* _REQUIRED ACTION_: Look below for the line holding "Justiça do Trabalho chama" and the line holding "suspeito de fabricar e vender". Transcribe exactly those lines and all lines between them, nothing more.

* _ENTRIES SUPPLIED_:
________________________
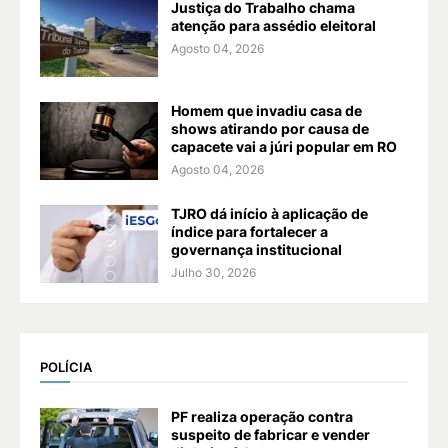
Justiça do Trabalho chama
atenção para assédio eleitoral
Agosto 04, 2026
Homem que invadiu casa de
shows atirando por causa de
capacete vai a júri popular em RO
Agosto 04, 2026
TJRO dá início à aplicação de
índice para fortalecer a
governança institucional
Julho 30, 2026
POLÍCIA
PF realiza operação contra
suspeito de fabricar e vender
________________________
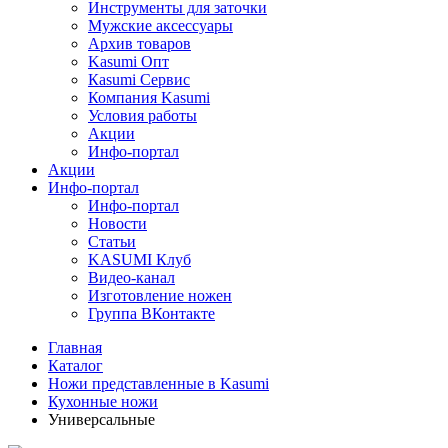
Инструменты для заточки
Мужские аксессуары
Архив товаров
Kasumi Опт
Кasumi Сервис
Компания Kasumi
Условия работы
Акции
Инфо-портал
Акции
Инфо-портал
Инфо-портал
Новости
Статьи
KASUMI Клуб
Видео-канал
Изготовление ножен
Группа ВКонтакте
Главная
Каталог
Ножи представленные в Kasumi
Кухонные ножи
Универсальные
________________________
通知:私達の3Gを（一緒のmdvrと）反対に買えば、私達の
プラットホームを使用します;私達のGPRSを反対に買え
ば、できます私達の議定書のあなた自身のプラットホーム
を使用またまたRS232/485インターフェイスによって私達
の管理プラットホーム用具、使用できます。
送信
________________________
* _EXERCISE OUTPUT_:
Justiça do Trabalho chama
atenção para assédio eleitoral
Agosto 04, 2026
Homem que invadiu casa de
shows atirando por causa de
capacete vai a júri popular em RO
Agosto 04, 2026
TJRO dá início à aplicação de
índice para fortalecer a
governança institucional
Julho 30, 2026
POLÍCIA
PF realiza operação contra
suspeito de fabricar e vender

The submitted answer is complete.